On 01/30, there was a public meeting to present the developer’s plan for a new community of 197 houses on Rockville Road. This meeting is the first of three public meetings in the rezoning process.
The community will be South of and bordered by I-64. There will be turn lanes built each way on Rockville Road, into the development. A second entrance/exit is a stub road on the southern end, to the second section of The Bridge at Tuckahoe, the other new 49 home development on Rockville Road
A 100 foot buffer will be between the houses and Rockville road. The type of buffer desired by the audience was a “heavily landscaped berm.”
Traffic concerns were discussed. The developer’s traffic engineer said that the development will add 1600 car trips daily (each way) to the current 2500 trips. The engineer announced this traffic volume is not an issue for the road, followed by immediate loud disagreement from much of the audience.

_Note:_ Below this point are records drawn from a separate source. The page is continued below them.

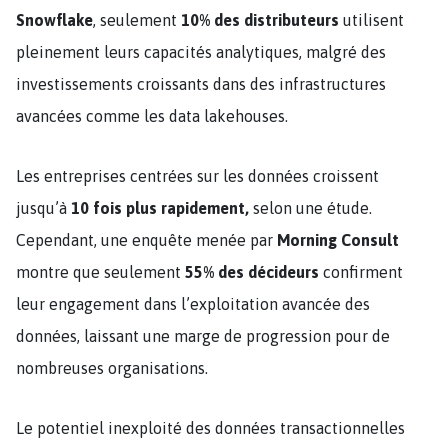
Snowflake
, seulement
10% des distributeurs
utilisent
pleinement leurs capacités analytiques, malgré des
investissements croissants dans des infrastructures
avancées comme les data lakehouses​.
Les entreprises centrées sur les données croissent
jusqu’à
10 fois plus rapidement,
selon une étude.
Cependant, une enquête menée par
Morning Consult
montre que seulement
55% des décideurs
confirment
leur engagement dans l’exploitation avancée des
données, laissant une marge de progression pour de
nombreuses organisations​.
Le potentiel inexploité des données transactionnelles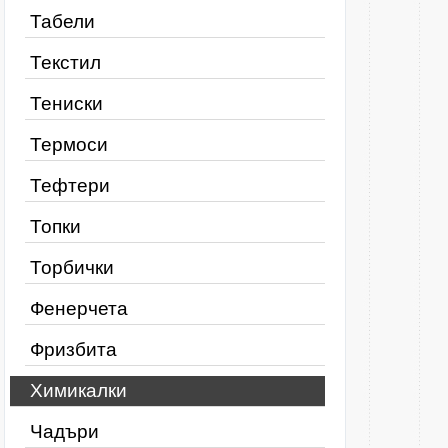
Табели
Текстил
Тениски
Термоси
Тефтери
Топки
Торбички
Фенерчета
Фризбита
Химикалки
Чадъри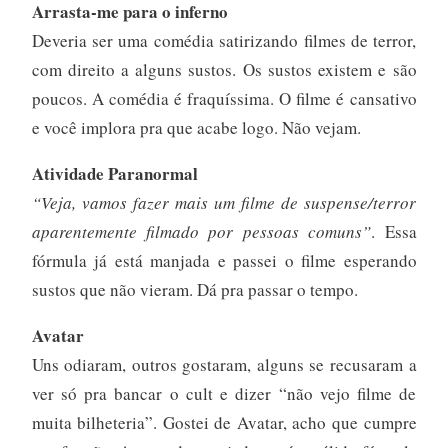
Arrasta-me para o inferno
Deveria ser uma comédia satirizando filmes de terror,
com direito a alguns sustos. Os sustos existem e são
poucos. A comédia é fraquíssima. O filme é cansativo
e você implora pra que acabe logo. Não vejam.
Atividade Paranormal
“Veja, vamos fazer mais um filme de suspense/terror
aparentemente filmado por pessoas comuns”
. Essa
fórmula já está manjada e passei o filme esperando
sustos que não vieram. Dá pra passar o tempo.
Avatar
Uns odiaram, outros gostaram, alguns se recusaram a
ver só pra bancar o cult e dizer “não vejo filme de
muita bilheteria”. Gostei de Avatar, acho que cumpre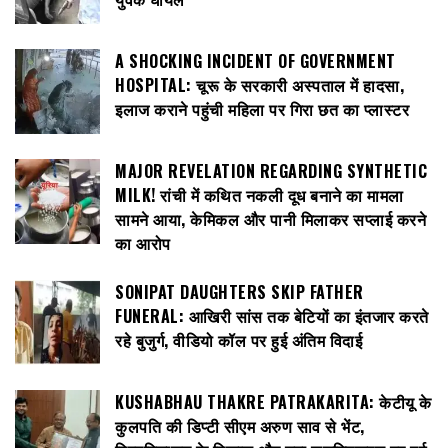
A SHOCKING INCIDENT OF GOVERNMENT
HOSPITAL: चूरू के सरकारी अस्पताल में हादसा,
इलाज कराने पहुंची महिला पर गिरा छत का प्लास्टर
MAJOR REVELATION REGARDING SYNTHETIC
MILK! रांची में कथित नकली दूध बनाने का मामला
सामने आया, केमिकल और पानी मिलाकर सप्लाई करने
का आरोप
SONIPAT DAUGHTERS SKIP FATHER
FUNERAL: आखिरी सांस तक बेटियों का इंतजार करते
रहे बुजुर्ग, वीडियो कॉल पर हुई अंतिम विदाई
KUSHABHAU THAKRE PATRAKARITA: केटीयू के
कुलपति की डिप्टी सीएम अरुण साव से भेंट,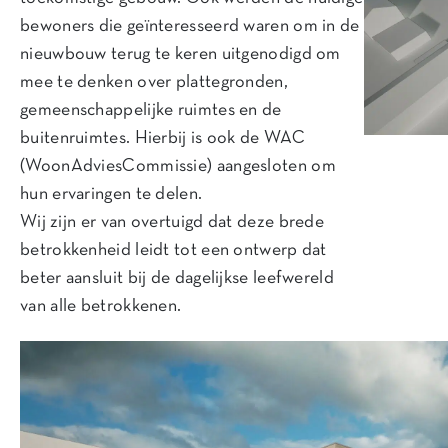
bewoners die geïnteresseerd waren om in de
nieuwbouw terug te keren uitgenodigd om
mee te denken over plattegronden,
gemeenschappelijke ruimtes en de
buitenruimtes. Hierbij is ook de WAC
(WoonAdviesCommissie) aangesloten om
hun ervaringen te delen.
Wij zijn er van overtuigd dat deze brede
betrokkenheid leidt tot een ontwerp dat
beter aansluit bij de dagelijkse leefwereld
van alle betrokkenen.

The presentation include Goochland County plans to widen Rockville Road to four lanes with bike/walking trails. Not included in the presentation is that this plan is designated “low priority,” with no funding, no planned start date, and is not in the queue to go forward. In contrast the “high priority” I-64 interchange project may be completed as soon as 2031.

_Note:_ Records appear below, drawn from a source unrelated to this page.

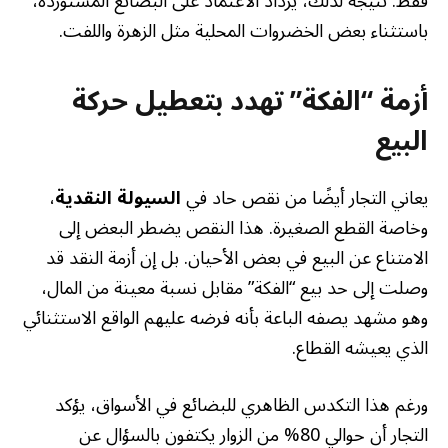
فقط. نتيجة لذلك، يزداد الاعتماد على البضائع المستوردة،
باستثناء بعض الخضروات المحلية مثل الزهرة واللفت.
أزمة “الفكة” تهدد بتعطيل حركة
البيع
يعاني التجار أيضًا من نقص حاد في
السيولة النقدية
،
وخاصة القطع الصغيرة. هذا النقص يضطر البعض إلى
الامتناع عن البيع في بعض الأحيان. بل إن أزمة النقد قد
وصلت إلى حد بيع “الفكة” مقابل نسبة معينة من المال،
وهو مشهد يصفه الباعة بأنه فرضه عليهم الواقع الاستثنائي
الذي يعيشه القطاع.
ورغم هذا التكدس الظاهري للبضائع في الأسواق، يؤكد
التجار أن حوالي 80% من الزوار يكتفون بالسؤال عن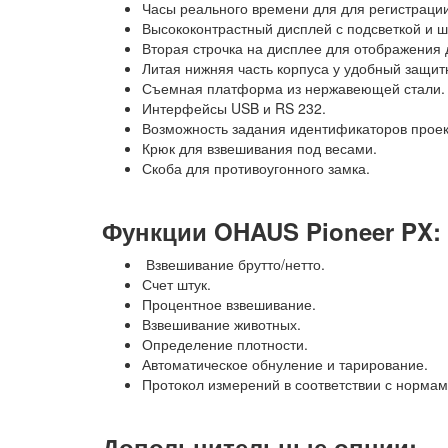
Часы реального времени для для регистраци
Высококонтрастный дисплей с подсветкой и ш
Вторая строчка на дисплее для отображения 
Литая нижняя часть корпуса у удобный защит
Съемная платформа из нержавеющей стали.
Интерфейсы USB и RS 232.
Возможность задания идентификаторов проек
Крюк для взвешивания под весами.
Скоба для противоугонного замка.
Функции OHAUS Pioneer PX:
Взвешивание брутто/нетто.
Счет штук.
Процентное взвешивание.
Взвешивание животных.
Определение плотности.
Автоматическое обнуление и тарирование.
Протокол измерений в соответствии с норма
Допольнительные опции: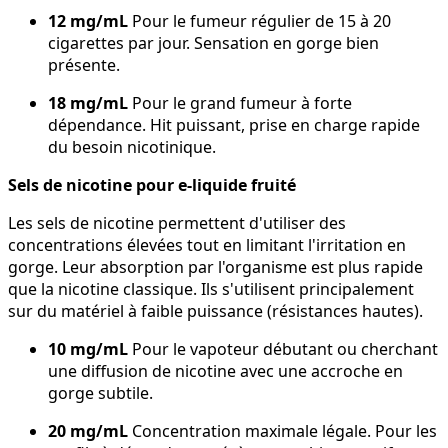
12 mg/mL
Pour le fumeur régulier de 15 à 20
cigarettes par jour. Sensation en gorge bien
présente.
18 mg/mL
Pour le grand fumeur à forte
dépendance. Hit puissant, prise en charge rapide
du besoin nicotinique.
Sels de nicotine pour e-liquide fruité
Les sels de nicotine permettent d'utiliser des
concentrations élevées tout en limitant l'irritation en
gorge. Leur absorption par l'organisme est plus rapide
que la nicotine classique. Ils s'utilisent principalement
sur du matériel à faible puissance (résistances hautes).
10 mg/mL
Pour le vapoteur débutant ou cherchant
une diffusion de nicotine avec une accroche en
gorge subtile.
20 mg/mL
Concentration maximale légale. Pour les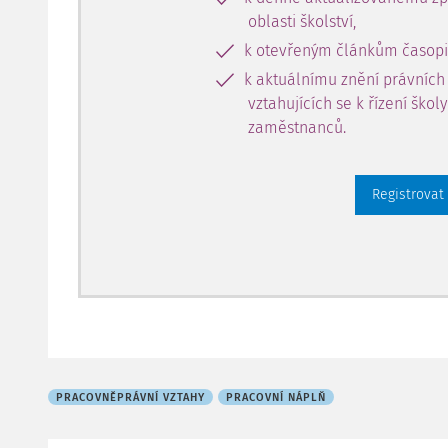
oblasti školství,
k otevřeným článkům časopi
k aktuálnímu znění právních
vztahujících se k řízení škol
zaměstnanců.
Registrovat
PRACOVNĚPRÁVNÍ VZTAHY
PRACOVNÍ NÁPLŇ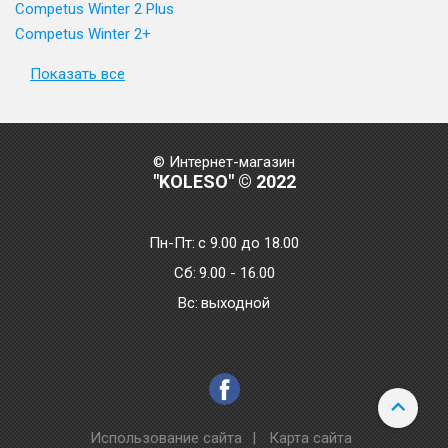
Competus Winter 2 Plus
Competus Winter 2+
Показать все
© Интернет-магазин
"KOLESO" © 2022
Пн-Пт:
с 9.00 до 18.00
Сб:
9.00 - 16.00
Bc:
выходной
Использование сайта
|
Карта сайта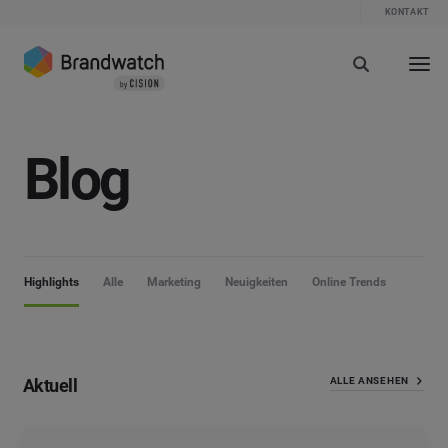
KONTAKT
Blog
Highlights
Alle
Marketing
Neuigkeiten
Online Trends
Aktuell
ALLE ANSEHEN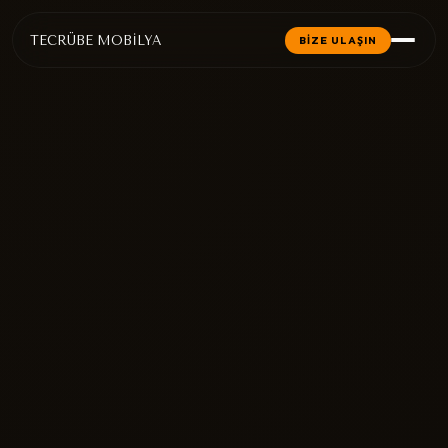
TECRÜBE MOBİLYA
BİZE ULAŞIN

Ranked by fatalities, Rockville Road is the most dangerous road in the county (excluding I-64). Firetrucks on Rockville Road must come to almost a full stop, if trying to pass a dump truck on this narrow road.
This development is proposed to be zoning category “RPUD” (Residential Planned Unit Development). This is a higher density for this parcel than allowed in the current Comprehensive Plan and the failed 2023 Centerville Plan. These county plans both called for decreasing density as a parcel gets further from the Centerville center. The Highfield plan is a higher density then Bridge at Tuckahoe project, which is closer to Centerville.
Concerns were also raised about the strain on the schools and emergency services. Note that the developer pays a proffer to help offset the capital improvements needed. Under current formulas, that would be about $9700 per house. Audience members commented that even after the proffer, the development would be a burden on the county budget.
The next public step for approval will be a hearing before the Planning Commission, date not yet announced.